FIG. 3 is a schematic cross-sectional view of a main part showing a third step according to the first embodiment of the present invention.

FIG. 4 is a schematic cross-sectional view of a main part showing a fourth step according to the first embodiment of the present invention.

FIG. 5 is a schematic cross-sectional view of a main part showing a first step according to a second embodiment of the present invention.

FIG. 6 is a schematic cross-sectional view of a main part showing a second step according to the second embodiment of the present invention.

FIG. 7 is a schematic sectional view of a main part showing a third step according to the second embodiment of the present invention.

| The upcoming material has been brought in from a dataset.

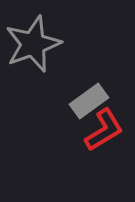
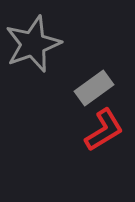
gray rectangle: moved 5 px right, 13 px up
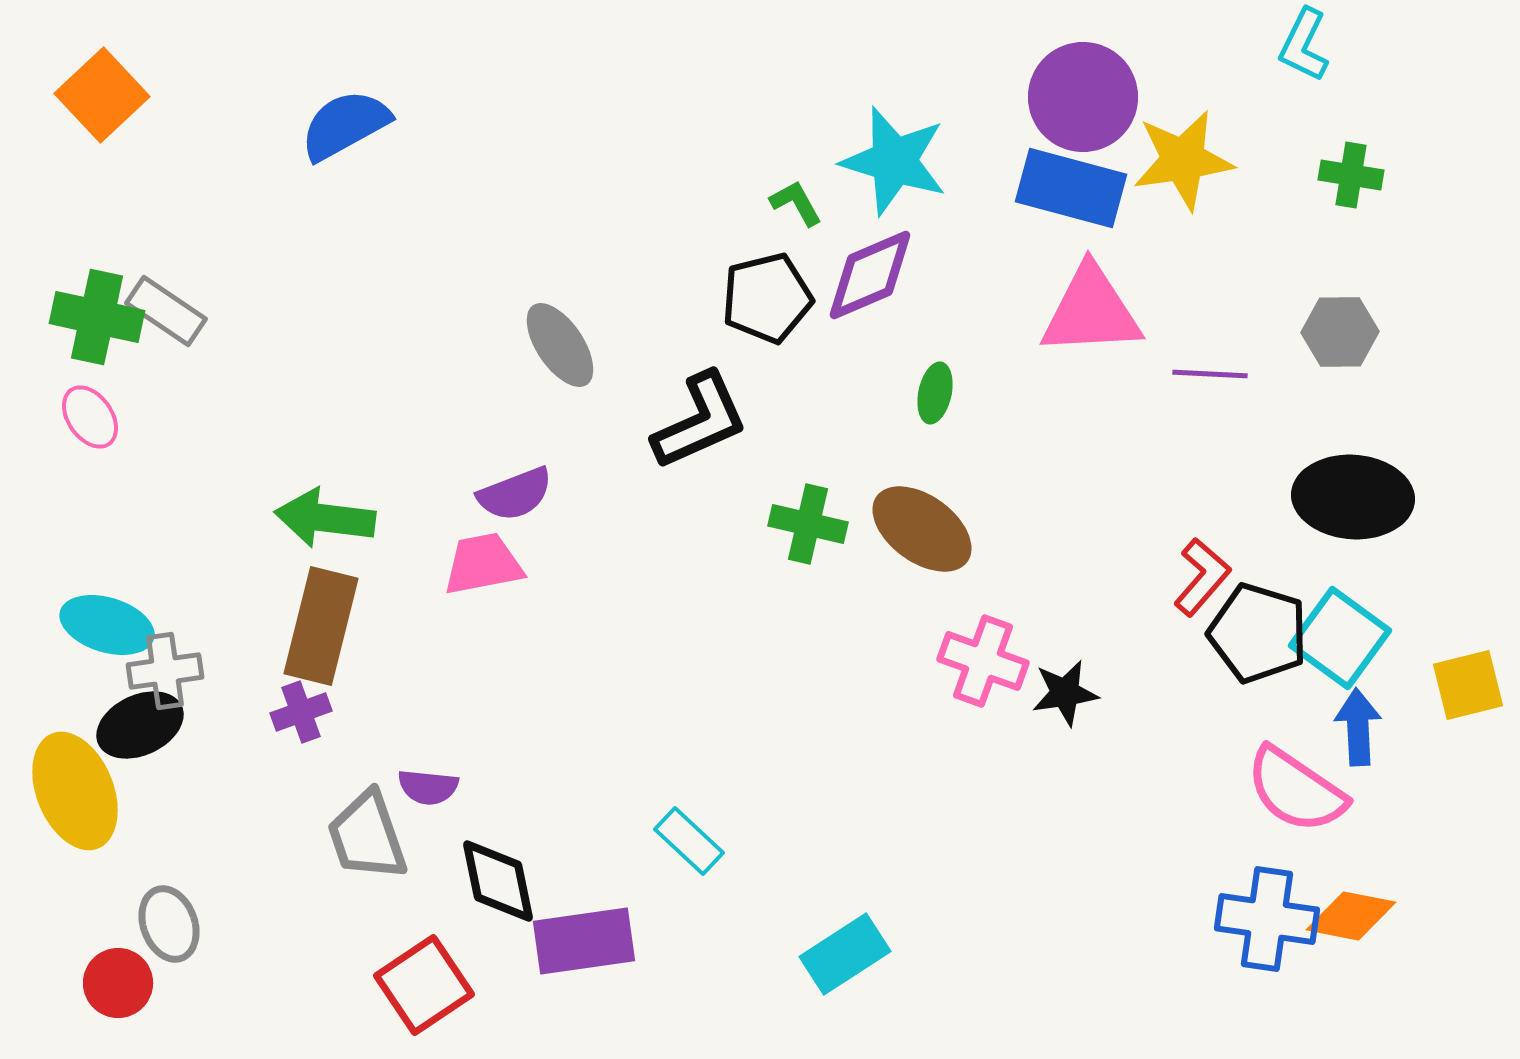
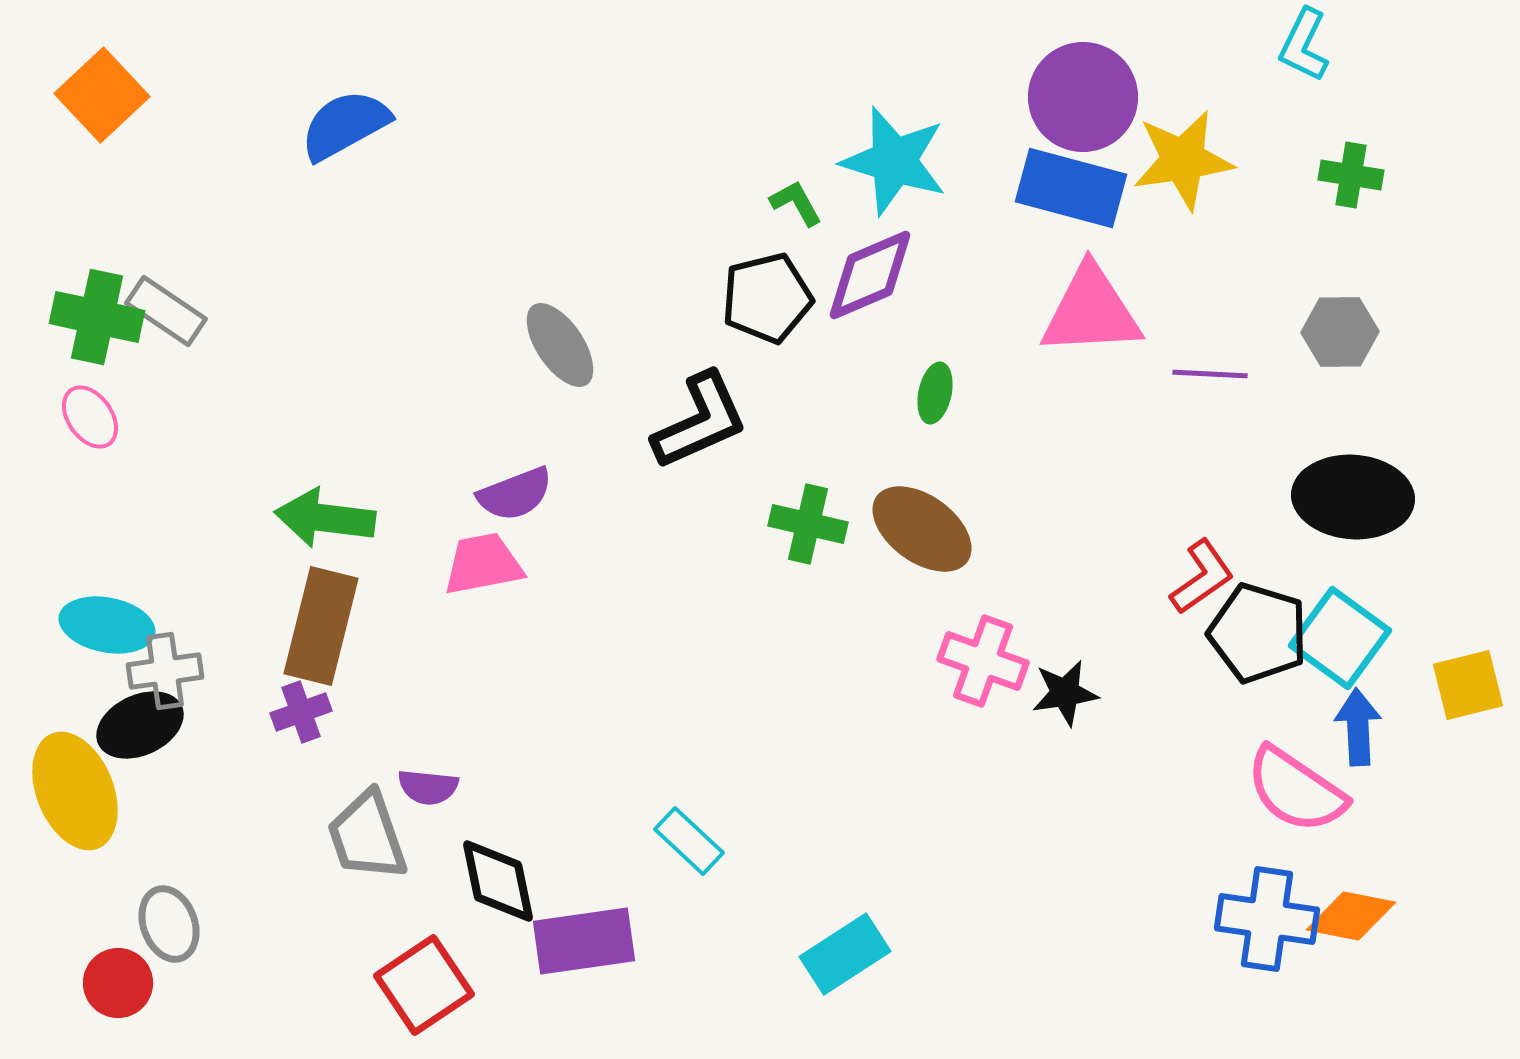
red L-shape at (1202, 577): rotated 14 degrees clockwise
cyan ellipse at (107, 625): rotated 6 degrees counterclockwise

FIG. 8 is a schematic cross-sectional view of a main part showing a first step according to a third embodiment of the present invention.

FIG. 9 is a schematic cross-sectional view of a main part showing a second step according to the third embodiment of the present invention.

FIG. 10 is a schematic cross-sectional view of a main part showing a third step according to the third embodiment of the present invention.

[Explanation of symbols]

 DESCRIPTION OF SYMBOLS 1 ... Lower wiring 3 ... Upper interlayer insulating film 4 ... Contact hole 5 ... Contact recess 7, 10, 13 ... Contact member 7a ... Upper end 7b, 10b, 13b ... Lower end 8, 11, 14 ... Upper wiring 10a, 13a: Upper end surface

Claims (5)

[Claims] In a semiconductor device having a contact member embedded in a contact hole formed in an insulating film and a wiring formed in the insulating film, an area of a contact portion of the contact member with the wiring is provided. Is formed in an area larger than the opening area of the contact hole. 2. The semiconductor device according to claim 1, wherein the contact surface of the contact member is an uneven surface. 3. The semiconductor device according to claim 1, wherein the contact portion has a mortar shape. 4. The semiconductor device according to claim 1, wherein the contact portion protrudes from a surface of the insulating film. 5. The semiconductor device according to claim 1, wherein an area of a contact portion of the contact member with the wiring is 110% or more of a contact hole opening area.